> **Supplied material**

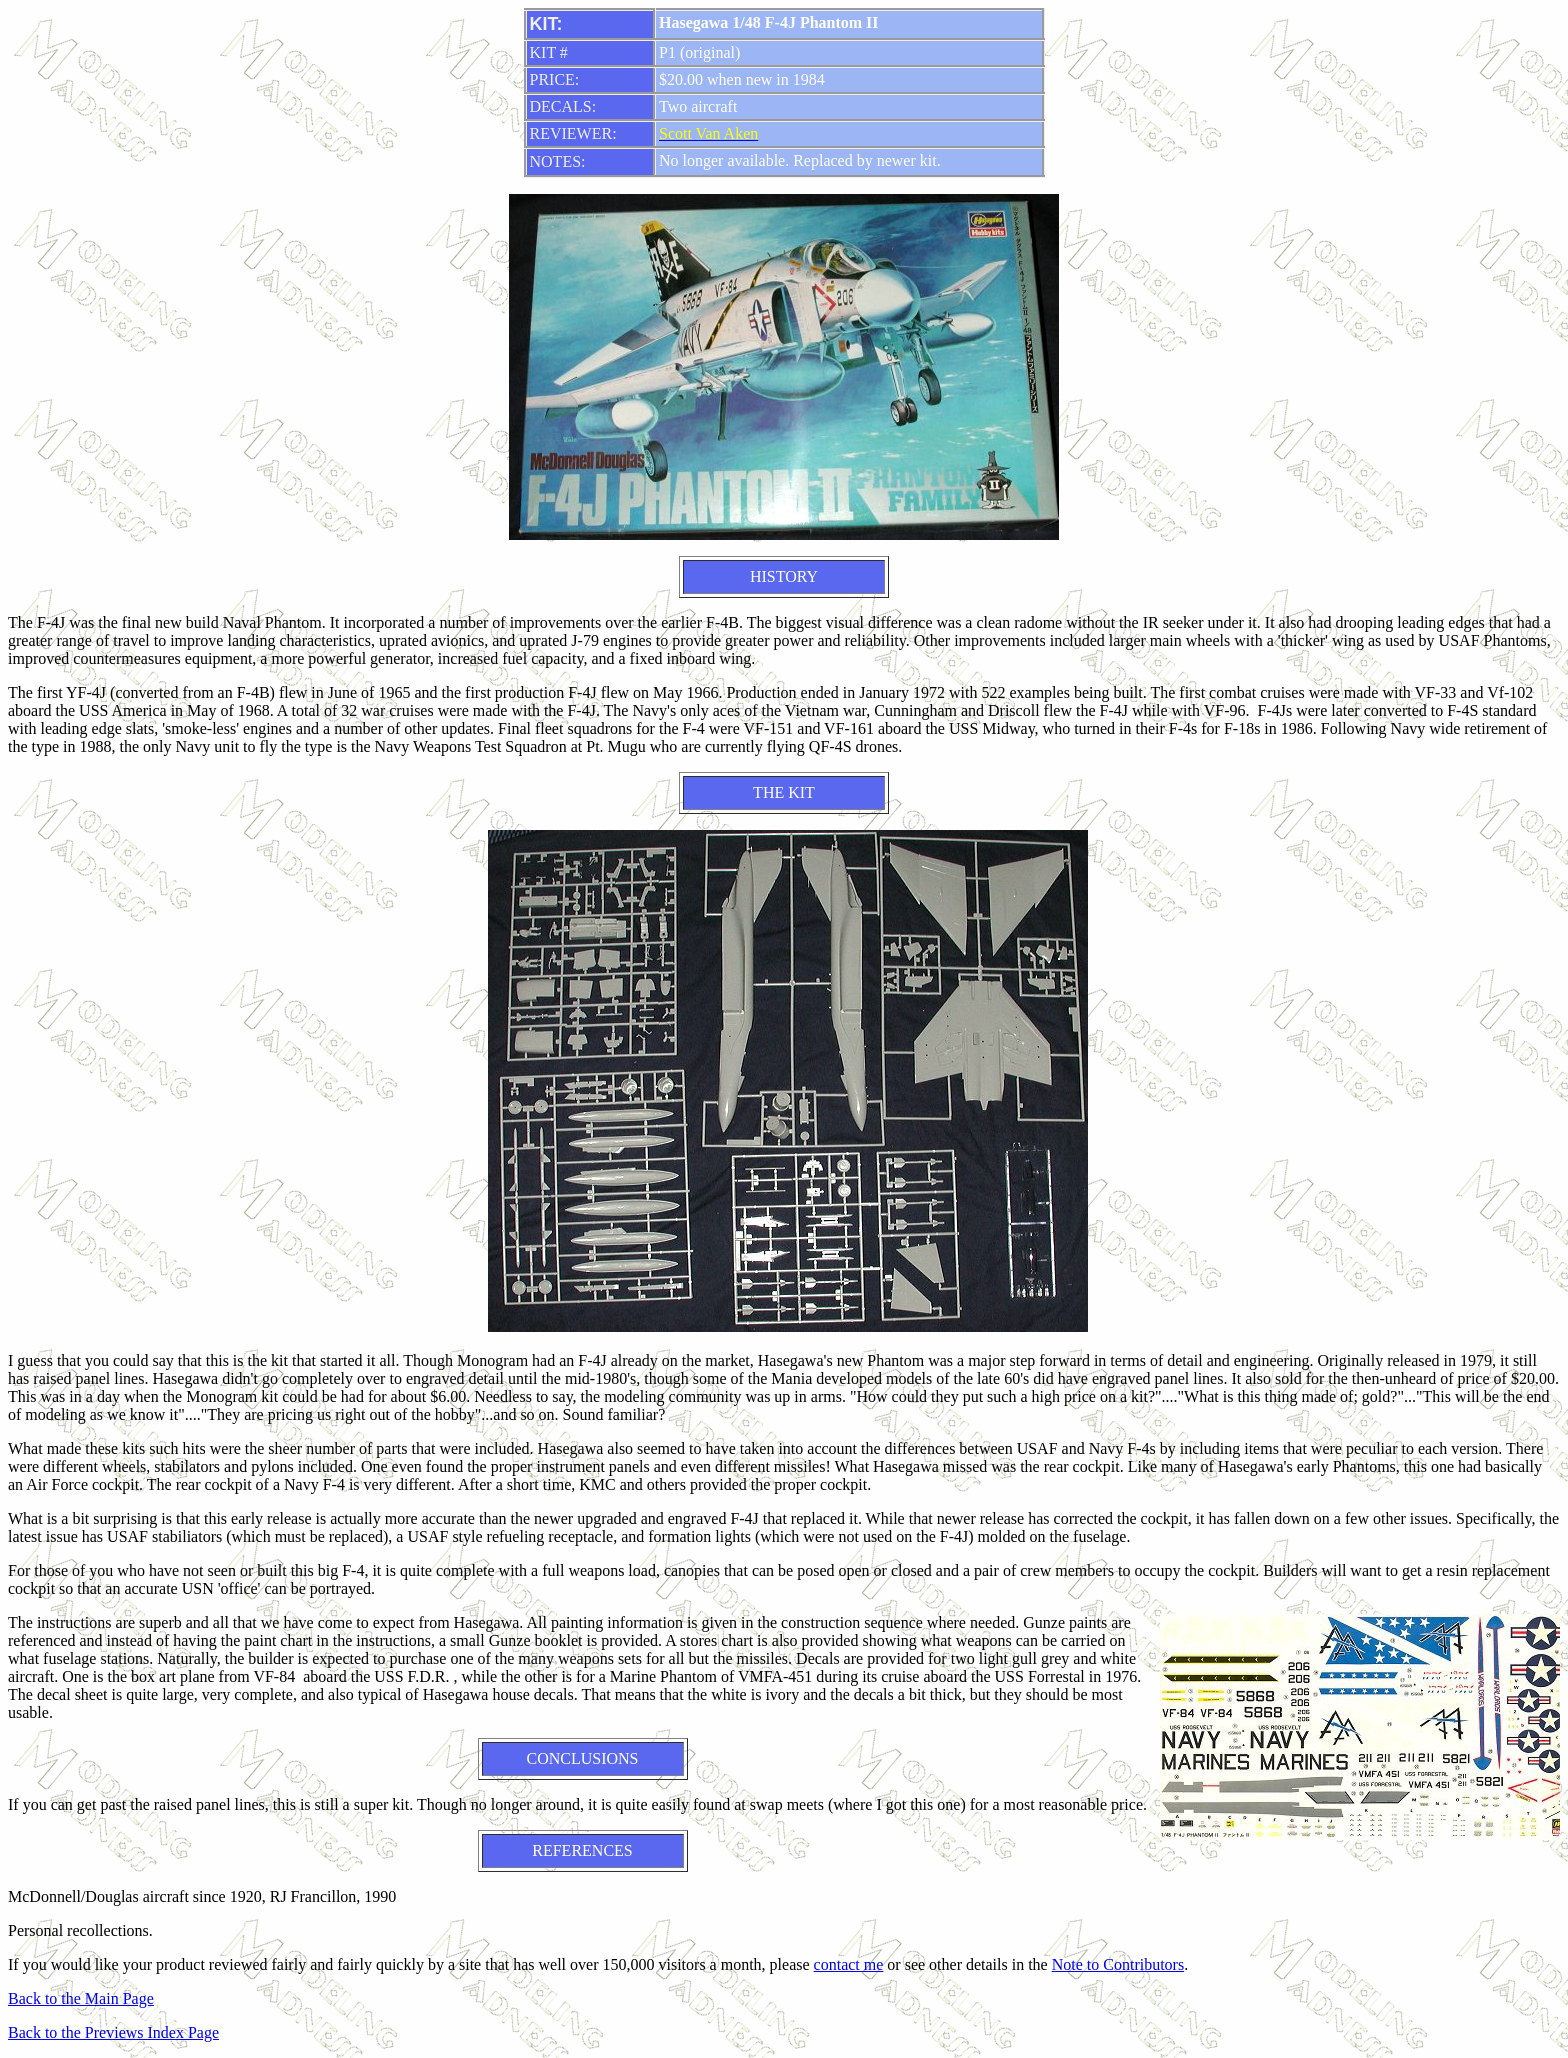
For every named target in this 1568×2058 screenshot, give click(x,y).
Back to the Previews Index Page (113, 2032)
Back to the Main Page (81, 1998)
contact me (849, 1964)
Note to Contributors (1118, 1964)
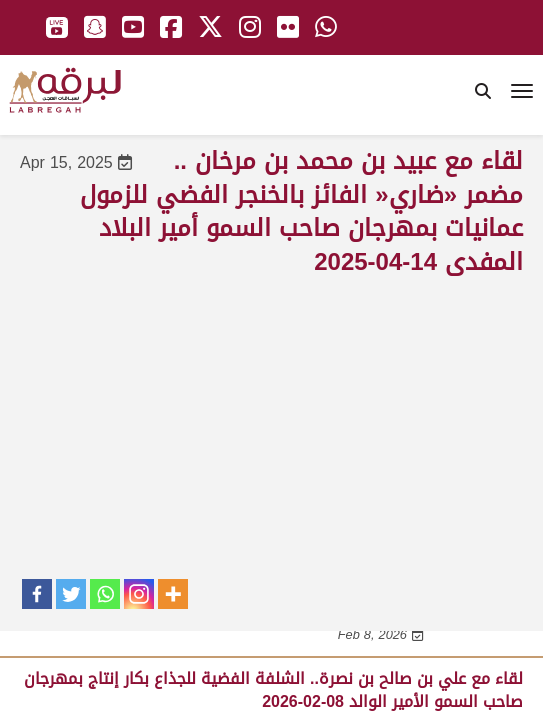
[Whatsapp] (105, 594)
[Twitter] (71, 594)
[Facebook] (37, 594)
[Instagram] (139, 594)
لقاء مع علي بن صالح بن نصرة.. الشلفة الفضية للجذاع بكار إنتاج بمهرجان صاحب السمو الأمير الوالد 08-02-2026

> **Exercise aim**
Starting at the first line of the records above, set down each line exactly through the one that holds "[Instagram] (139, 594)". Omit pictures.

> **Result below**
For every named target in this 1568×2058 screenshot, give click(x,y).
Back to the Previews Index Page (113, 2032)
Back to the Main Page (81, 1998)
contact me (849, 1964)
Note to Contributors (1118, 1964)
[Whatsapp] (105, 594)
[Twitter] (71, 594)
[Facebook] (37, 594)
[Instagram] (139, 594)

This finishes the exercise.